● EXERCISE GOAL
Entries follow. Give back exactly the lines starting at the one containing "The height and width of the screenshot is (2576, 297)." and ending at the one containing "Image resolution: width=991", and no other lines.
SOURCE INFORMATION section start
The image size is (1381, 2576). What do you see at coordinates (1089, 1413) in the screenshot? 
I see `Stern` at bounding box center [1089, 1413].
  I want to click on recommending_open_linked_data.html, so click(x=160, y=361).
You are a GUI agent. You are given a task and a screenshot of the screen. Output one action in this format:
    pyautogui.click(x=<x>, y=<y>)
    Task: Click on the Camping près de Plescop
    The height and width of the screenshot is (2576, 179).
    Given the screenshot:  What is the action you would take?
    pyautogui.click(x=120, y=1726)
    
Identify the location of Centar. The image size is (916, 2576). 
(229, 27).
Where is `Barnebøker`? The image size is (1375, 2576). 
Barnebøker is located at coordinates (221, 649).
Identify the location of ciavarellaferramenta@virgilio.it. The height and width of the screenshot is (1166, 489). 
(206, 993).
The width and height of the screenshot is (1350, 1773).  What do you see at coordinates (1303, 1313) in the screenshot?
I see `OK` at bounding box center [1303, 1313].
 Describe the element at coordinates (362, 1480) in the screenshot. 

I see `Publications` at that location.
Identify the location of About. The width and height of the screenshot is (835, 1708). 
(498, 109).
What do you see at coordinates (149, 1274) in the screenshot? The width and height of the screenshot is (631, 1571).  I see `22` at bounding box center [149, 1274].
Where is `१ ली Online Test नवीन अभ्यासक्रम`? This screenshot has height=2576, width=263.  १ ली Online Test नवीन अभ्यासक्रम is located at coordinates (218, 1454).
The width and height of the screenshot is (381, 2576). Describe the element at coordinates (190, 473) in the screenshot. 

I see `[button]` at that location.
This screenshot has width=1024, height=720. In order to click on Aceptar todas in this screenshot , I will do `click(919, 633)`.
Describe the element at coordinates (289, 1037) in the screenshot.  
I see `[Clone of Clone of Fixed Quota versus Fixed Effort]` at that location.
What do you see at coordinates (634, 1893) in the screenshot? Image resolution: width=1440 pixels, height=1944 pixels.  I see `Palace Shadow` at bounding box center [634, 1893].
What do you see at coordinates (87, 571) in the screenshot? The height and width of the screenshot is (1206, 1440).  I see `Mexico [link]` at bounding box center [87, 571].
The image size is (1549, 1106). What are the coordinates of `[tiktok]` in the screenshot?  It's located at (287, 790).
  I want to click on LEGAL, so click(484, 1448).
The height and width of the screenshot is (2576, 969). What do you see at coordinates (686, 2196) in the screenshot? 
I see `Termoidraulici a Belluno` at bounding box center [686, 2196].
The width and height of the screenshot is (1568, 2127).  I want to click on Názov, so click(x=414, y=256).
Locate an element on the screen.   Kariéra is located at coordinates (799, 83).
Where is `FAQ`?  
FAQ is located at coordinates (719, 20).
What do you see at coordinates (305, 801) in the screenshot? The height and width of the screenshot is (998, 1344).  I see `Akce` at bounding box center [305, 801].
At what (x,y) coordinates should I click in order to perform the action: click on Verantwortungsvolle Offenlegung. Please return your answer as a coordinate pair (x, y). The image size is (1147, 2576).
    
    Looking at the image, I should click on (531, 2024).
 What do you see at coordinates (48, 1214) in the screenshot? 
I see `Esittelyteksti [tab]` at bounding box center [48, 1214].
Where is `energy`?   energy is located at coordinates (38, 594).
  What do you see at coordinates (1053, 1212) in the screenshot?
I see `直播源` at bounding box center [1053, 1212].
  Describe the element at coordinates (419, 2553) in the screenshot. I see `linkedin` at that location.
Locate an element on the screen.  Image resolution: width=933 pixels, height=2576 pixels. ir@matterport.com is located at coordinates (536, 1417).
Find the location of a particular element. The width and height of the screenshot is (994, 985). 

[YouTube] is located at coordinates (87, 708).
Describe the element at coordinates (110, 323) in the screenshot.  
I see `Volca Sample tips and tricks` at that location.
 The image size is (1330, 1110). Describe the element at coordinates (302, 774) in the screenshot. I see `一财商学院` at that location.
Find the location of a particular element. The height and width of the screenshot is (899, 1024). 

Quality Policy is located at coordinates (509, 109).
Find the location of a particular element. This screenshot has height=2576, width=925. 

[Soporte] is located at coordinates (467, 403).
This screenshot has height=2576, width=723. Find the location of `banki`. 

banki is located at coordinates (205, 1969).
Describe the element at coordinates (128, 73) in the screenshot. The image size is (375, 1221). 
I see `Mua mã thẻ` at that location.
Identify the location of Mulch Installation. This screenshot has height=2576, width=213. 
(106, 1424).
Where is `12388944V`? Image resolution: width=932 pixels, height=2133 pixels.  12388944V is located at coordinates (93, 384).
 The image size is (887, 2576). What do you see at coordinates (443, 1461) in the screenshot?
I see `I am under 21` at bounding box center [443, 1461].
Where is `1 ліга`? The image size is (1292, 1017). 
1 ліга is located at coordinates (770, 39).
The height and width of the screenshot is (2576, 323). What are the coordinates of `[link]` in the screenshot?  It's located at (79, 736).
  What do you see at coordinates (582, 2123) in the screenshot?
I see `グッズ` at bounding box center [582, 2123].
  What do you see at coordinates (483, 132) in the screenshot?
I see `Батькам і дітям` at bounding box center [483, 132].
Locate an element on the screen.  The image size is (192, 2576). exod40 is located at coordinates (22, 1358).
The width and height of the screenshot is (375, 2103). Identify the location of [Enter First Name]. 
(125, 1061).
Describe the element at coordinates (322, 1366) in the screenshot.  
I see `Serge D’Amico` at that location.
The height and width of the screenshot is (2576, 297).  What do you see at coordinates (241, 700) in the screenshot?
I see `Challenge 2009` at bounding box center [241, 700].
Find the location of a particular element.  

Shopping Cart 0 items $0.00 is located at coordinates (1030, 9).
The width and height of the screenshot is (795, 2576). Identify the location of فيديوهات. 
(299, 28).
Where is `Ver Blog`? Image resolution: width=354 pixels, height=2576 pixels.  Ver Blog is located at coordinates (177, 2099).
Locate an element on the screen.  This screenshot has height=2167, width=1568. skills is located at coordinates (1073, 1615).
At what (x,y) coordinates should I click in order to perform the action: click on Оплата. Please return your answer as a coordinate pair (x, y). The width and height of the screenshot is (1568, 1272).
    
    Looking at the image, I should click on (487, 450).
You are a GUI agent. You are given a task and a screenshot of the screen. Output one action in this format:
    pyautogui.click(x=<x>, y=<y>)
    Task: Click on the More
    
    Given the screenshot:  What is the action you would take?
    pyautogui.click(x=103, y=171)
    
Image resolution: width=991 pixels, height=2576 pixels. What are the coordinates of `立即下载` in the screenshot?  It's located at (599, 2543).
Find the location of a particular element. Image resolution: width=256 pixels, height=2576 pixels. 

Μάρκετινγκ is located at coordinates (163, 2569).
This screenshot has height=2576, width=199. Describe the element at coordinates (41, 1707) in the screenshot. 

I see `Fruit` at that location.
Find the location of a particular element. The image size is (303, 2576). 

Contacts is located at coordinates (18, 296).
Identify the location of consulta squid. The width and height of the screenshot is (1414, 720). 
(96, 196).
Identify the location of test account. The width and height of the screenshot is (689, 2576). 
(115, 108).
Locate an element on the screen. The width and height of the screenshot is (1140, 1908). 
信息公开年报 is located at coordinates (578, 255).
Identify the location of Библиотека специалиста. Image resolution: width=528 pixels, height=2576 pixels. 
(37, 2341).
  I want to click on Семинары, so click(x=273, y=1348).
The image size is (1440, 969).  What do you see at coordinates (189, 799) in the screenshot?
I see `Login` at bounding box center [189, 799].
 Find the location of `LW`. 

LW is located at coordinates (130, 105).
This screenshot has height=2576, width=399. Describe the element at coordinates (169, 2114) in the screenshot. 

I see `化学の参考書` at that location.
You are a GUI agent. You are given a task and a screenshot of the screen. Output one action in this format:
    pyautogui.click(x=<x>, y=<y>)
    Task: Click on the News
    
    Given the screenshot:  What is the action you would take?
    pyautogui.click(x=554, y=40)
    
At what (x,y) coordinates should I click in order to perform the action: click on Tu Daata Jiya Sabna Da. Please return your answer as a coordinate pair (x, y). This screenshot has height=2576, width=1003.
SOURCE INFORMATION section end
● RESULT FOR THIS TASK
The height and width of the screenshot is (2576, 297).  What do you see at coordinates (241, 700) in the screenshot?
I see `Challenge 2009` at bounding box center [241, 700].
Find the location of a particular element.  

Shopping Cart 0 items $0.00 is located at coordinates (1030, 9).
The width and height of the screenshot is (795, 2576). Identify the location of فيديوهات. 
(299, 28).
Where is `Ver Blog`? Image resolution: width=354 pixels, height=2576 pixels.  Ver Blog is located at coordinates (177, 2099).
Locate an element on the screen.  This screenshot has height=2167, width=1568. skills is located at coordinates (1073, 1615).
At what (x,y) coordinates should I click in order to perform the action: click on Оплата. Please return your answer as a coordinate pair (x, y). The width and height of the screenshot is (1568, 1272).
    
    Looking at the image, I should click on (487, 450).
You are a GUI agent. You are given a task and a screenshot of the screen. Output one action in this format:
    pyautogui.click(x=<x>, y=<y>)
    Task: Click on the More
    
    Given the screenshot:  What is the action you would take?
    pyautogui.click(x=103, y=171)
    
Image resolution: width=991 pixels, height=2576 pixels. What are the coordinates of `立即下载` in the screenshot?  It's located at (599, 2543).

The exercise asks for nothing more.